Für Jeden das Passende. :)

  • Hier tummeln sich doch einige ausgebildete Lehrer, die auf dem Gebiet der Lerntheorie topfit sein sollten?! Wird da in der Schule genauso locker mit Strafe umgegangen? :ka: Ernstgemeinte Frage.

  • Darf ich hier mit einer Frage zu Seite 1 noch mal dazwischenplatzen?
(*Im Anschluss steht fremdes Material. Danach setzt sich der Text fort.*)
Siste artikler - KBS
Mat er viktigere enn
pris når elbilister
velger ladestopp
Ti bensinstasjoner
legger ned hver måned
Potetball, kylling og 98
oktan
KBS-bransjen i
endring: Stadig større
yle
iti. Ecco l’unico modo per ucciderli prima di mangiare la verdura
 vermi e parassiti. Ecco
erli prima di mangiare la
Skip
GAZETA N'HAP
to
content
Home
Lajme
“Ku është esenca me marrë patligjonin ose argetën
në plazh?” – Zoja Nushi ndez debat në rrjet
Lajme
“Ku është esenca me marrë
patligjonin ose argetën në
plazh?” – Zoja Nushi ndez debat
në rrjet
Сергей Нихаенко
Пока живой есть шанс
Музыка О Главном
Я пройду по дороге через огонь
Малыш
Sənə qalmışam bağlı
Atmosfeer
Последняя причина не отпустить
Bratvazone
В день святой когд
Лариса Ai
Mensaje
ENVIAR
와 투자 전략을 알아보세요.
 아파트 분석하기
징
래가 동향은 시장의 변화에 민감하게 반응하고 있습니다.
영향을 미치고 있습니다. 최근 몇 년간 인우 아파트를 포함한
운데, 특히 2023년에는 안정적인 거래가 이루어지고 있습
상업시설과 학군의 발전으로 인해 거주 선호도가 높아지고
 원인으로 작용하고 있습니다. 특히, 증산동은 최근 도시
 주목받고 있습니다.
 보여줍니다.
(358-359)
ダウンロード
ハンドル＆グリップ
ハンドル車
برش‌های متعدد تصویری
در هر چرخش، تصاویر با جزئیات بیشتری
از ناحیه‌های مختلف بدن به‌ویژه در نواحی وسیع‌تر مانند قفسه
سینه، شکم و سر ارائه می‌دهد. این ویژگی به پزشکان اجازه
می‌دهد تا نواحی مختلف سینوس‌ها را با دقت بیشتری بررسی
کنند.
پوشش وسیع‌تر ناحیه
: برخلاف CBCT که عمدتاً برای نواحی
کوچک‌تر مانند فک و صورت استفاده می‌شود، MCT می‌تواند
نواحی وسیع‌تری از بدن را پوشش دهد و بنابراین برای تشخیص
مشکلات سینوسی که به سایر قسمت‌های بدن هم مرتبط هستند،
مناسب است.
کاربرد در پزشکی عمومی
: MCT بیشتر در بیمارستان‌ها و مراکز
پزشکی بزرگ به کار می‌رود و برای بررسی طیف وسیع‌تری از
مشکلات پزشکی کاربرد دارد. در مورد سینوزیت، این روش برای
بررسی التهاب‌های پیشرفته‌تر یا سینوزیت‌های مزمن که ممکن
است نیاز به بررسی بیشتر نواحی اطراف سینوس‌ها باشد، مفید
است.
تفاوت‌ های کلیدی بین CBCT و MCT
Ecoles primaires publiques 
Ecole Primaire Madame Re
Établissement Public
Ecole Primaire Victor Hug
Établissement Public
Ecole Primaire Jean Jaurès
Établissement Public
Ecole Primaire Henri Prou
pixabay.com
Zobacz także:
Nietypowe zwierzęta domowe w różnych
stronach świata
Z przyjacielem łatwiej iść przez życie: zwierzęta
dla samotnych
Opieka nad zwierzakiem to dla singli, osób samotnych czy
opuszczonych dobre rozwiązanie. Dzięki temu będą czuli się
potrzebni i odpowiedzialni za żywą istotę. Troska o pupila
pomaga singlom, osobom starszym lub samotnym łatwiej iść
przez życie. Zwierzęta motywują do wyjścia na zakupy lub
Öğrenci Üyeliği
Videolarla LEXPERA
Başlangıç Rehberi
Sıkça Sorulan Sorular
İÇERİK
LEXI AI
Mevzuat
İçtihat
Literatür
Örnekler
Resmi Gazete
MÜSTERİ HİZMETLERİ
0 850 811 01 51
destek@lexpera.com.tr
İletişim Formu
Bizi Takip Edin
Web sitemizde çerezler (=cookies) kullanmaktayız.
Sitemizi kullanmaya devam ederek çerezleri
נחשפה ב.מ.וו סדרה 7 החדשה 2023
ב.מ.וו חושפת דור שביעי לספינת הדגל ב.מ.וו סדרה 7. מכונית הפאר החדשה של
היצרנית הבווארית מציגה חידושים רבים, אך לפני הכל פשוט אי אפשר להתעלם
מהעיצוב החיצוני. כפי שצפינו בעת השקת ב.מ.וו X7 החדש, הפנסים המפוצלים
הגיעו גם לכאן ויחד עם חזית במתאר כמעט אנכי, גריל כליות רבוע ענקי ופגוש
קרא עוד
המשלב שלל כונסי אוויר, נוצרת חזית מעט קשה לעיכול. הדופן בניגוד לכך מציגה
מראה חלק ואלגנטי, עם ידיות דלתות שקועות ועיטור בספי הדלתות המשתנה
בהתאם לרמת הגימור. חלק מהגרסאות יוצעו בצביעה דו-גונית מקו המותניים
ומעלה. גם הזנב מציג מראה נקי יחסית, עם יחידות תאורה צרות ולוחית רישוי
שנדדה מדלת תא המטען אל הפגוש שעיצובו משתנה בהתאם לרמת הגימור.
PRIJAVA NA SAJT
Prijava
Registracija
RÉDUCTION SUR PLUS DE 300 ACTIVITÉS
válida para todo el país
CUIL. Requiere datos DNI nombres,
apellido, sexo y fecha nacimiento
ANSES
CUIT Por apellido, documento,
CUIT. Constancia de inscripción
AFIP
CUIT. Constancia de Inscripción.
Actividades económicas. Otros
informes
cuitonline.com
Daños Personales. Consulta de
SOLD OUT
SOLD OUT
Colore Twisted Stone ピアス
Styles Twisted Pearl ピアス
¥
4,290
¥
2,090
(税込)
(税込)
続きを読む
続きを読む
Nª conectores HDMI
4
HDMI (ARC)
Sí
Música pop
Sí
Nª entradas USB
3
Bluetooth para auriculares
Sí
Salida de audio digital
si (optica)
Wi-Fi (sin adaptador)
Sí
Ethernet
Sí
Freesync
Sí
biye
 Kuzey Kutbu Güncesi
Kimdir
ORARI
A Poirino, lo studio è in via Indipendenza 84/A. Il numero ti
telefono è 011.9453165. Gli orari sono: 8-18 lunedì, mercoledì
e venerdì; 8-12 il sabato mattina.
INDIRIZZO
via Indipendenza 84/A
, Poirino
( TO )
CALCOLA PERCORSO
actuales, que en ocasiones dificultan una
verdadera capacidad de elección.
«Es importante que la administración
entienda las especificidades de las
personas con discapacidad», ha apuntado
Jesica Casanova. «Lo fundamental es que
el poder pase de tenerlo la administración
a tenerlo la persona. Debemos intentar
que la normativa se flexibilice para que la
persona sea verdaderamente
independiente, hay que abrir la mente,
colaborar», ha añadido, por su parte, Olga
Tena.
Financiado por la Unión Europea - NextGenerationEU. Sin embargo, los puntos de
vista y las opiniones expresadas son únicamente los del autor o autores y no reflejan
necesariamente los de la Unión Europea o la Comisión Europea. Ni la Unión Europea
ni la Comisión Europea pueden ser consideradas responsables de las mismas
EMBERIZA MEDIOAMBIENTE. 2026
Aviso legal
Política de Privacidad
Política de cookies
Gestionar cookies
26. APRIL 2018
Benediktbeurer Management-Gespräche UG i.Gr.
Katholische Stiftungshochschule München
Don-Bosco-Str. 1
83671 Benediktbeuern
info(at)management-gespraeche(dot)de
Das hier finde ich nämlich einen richtig interessanten, wichtigen Einwurf:

    An dem Punkt fängt es an schwierig zu werden, gerade wenn es um so etwas wie Leinenrucken/-zupfen geht, denn nicht selten gewöhnt sich der Hund dran und der "Impuls" muss immer kräftiger werden damit es als Strafe wahrgenommen wird.

    Die Antwort darauf (ich zitier's noch mal, damit's übersichtlicher bleibt :smile: ) verstehe ich allerdings nicht so ganz.

    Ein Impuls hat für mich einzig und allein die Aufgabe, dem Hund die richtige Richtung zu weisen bzw. klarzumachen, dass ich auf die Ausführung des Befehls bestehe, auch wenn er jetzt keine besondere Lust dazu hat.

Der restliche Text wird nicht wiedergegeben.